It is the last week of fall, and campus is buzzing with first-years all meeting each other for the first time.
Name? Faculty? Major? Residence?
None of my friends from high school came to UBC with me, so for the first time in years I had to branch out all by myself. How hard could it be? Looking around at many people already walking in big groups, I felt assured that it wouldn’t be long before I was just like them. Everyone I met, I thought this is it! This person here is my new best friend. But.
The first time it happened, I did not let myself get too bothered by it. After all, it was more of a schedule-conflict kind of deal, nothing personal. It was okay. I had another person I had my eye on anyway. I did homework with her and her friends, and I was convinced the answer was to force myself into their friend group, laugh at whatever they were laughing at and continue to do so despite the fact nobody ever texted me first. This went on for weeks until autumn finally arrived.
But then it happened again on a random afternoon. It just clicked, I realized that I was not part of this group. It was too late. I spoke and they all ignored me.

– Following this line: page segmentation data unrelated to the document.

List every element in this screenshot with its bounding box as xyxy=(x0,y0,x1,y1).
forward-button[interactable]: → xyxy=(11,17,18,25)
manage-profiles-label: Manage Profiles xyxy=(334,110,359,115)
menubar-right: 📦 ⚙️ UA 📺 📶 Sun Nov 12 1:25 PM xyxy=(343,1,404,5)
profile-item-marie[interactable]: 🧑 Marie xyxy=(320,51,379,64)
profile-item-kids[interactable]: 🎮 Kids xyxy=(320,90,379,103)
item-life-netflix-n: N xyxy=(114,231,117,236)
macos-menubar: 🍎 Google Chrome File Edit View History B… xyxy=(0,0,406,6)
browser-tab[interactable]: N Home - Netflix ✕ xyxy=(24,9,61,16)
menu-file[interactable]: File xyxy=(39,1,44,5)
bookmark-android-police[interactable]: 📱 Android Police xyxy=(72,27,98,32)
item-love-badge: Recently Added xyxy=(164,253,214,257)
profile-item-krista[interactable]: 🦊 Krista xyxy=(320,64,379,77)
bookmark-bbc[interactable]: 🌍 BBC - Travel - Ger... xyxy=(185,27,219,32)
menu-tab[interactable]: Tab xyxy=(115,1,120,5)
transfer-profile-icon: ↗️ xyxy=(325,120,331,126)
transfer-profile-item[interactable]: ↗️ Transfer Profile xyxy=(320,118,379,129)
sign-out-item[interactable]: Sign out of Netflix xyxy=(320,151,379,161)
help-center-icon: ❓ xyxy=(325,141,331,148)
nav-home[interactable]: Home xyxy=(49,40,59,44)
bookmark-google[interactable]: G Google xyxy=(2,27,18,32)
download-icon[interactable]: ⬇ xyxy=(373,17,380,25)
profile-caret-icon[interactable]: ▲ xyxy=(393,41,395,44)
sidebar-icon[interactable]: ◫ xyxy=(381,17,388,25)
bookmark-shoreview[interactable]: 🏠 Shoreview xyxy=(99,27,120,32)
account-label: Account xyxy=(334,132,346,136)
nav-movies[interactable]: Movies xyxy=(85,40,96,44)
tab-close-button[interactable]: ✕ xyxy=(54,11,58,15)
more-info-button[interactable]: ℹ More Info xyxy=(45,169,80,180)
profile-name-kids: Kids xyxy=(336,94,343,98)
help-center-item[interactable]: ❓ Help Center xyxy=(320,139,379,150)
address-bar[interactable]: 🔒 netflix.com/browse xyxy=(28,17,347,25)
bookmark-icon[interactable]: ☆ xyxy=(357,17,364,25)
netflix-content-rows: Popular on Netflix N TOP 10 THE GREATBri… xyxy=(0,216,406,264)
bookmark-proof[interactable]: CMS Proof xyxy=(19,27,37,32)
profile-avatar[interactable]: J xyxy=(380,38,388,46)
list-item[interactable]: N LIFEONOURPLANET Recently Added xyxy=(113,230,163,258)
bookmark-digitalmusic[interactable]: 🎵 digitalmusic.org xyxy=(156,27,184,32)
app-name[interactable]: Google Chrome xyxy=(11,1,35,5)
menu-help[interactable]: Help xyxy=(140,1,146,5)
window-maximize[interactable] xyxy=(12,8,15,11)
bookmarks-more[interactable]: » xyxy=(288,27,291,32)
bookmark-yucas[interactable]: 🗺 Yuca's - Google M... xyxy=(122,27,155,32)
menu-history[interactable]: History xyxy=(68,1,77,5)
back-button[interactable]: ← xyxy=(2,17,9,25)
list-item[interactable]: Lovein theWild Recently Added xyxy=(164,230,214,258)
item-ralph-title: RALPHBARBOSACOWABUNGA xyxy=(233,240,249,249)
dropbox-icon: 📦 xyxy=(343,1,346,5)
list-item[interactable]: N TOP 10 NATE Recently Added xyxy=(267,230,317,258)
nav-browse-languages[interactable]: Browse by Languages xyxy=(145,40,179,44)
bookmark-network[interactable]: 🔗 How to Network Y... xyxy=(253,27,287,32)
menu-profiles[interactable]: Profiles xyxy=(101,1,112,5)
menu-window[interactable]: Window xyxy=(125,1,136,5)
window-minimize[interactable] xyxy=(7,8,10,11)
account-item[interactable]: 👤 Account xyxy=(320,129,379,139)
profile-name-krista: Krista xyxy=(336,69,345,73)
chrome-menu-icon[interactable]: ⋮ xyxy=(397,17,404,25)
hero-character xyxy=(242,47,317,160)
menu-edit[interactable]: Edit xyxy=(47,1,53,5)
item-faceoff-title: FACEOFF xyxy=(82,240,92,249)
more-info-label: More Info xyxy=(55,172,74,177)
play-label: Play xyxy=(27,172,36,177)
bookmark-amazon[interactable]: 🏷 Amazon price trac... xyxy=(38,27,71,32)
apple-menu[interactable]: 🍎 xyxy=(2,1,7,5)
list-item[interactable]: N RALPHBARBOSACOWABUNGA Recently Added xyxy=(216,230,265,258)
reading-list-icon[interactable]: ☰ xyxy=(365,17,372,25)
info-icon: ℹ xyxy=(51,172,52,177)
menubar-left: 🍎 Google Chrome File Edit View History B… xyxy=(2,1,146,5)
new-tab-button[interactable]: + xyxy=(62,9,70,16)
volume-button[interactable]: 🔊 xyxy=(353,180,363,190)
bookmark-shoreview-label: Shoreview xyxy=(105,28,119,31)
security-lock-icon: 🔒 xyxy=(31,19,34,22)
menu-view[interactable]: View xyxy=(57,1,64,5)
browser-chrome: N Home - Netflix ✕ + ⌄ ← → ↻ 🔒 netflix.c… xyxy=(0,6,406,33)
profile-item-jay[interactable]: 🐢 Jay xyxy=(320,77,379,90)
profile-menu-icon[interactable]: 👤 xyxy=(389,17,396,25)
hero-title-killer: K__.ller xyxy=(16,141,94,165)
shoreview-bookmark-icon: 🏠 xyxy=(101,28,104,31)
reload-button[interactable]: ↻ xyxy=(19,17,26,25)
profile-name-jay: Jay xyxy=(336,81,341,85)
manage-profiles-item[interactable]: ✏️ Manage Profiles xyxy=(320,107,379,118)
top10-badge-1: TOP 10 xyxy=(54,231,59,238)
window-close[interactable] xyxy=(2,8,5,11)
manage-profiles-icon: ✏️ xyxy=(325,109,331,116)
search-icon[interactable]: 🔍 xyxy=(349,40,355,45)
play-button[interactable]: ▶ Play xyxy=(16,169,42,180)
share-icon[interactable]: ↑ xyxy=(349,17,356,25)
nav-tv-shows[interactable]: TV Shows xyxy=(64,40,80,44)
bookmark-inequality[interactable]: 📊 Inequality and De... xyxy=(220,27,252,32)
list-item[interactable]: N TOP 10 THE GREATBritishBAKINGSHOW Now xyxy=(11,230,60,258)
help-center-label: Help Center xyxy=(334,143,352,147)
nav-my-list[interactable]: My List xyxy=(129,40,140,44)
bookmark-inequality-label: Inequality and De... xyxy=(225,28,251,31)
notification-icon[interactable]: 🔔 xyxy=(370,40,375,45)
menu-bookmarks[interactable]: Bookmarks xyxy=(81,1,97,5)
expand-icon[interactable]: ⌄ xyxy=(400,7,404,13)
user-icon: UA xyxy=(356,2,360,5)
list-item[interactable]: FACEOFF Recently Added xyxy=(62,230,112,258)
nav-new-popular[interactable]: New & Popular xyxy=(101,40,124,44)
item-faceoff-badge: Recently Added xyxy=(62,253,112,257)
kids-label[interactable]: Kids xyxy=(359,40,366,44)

I turned my heel and went to my room alone. I never talked to them again.
This time, it shook me up a little bit more. I was frustrated with myself. I wasted so much time and energy trying to insert myself in that group. And I was confused. Why didn’t it work? I did everything right. I took time out of my day to see them, I brought them gifts, I laughed at their jokes, I texted them first. And time was running out.
It was October, and I had not succeeded in making a friend yet. But it was okay because I had another person I had my eye on anyway.
I approached her after class and we began having lunch every week. It was fun, albeit a little awkward sometimes. I told her I was really eager to find new friends and to my delight, she told me she was too. We planned a Halloween party, and I was so excited because I was going to get to meet a whole bunch of new people with this new friend I made. And who knew? After tonight, I was probably going to be part of a friend group at last. But.
Fast-forward a couple of weeks, and I was still alone. When we had been chatting all those times after class, I had been led to think that she was just as lonely as me. I swear she had said she didn’t have a friend group yet. But she did. It was so clear to me, watching her talking so comfortably to every other person there, hugging and laughing and sharing inside jokes. The stubborn, desperate part of me forced me to stay, just a little longer, because hey, I have to try to make some more of an effort right? Friends are hard to make. If it doesn’t come easily at first, you just have to put in a little more time and effort and desperation. I have to force her to like me. I have to force them to want me in their group. Right?
She never texted me first. Ever.
For the first time in years, I was constantly sad (I had never listened to that much Mitski in my life). I felt so utterly pathetic, like a little kid begging for attention. Even after weeks of receiving no invitations to hang out and never getting texted first, I persisted. I felt so disgusting and desperate and like such a nuisance, but I still kept it up. I had not given up hope yet. Winter was approaching, and I still had no one.
Fast forward: December break came and went, and I was finally forced to stop the desperation, but coming back to the second term wasn’t easy. I felt like a new person though, more cynical, less naive. I had given up and made a difficult peace with the fact I was just not gonna have friends in my first year.
Spring arrived. And slowly, it stopped being difficult. I broke free from the gloom along with Mother Earth, the both of us waking up from a cold and difficult winter. The sun was shining again and the cherry trees on Lower Mall were beginning to push out their blossoms and I looked around, and I had friends.
I found the girls my soul had been searching for towards the end of the second semester when I was not even searching for them. The universe put them in my path, and just like that, I felt at home. I felt loved. We listen to the same music, we laugh at the same jokes. They text me first. They reciprocate my presents. We hug and dance and share secrets and I have never felt more loved by a group of friends than I do with them now.
The universe does things for a reason. I had the worst months ever because I stubbornly tried to fight it. Don’t fight the universe! Friends will appear when they need to. And they won’t when they don’t.
It will be when you least expect it.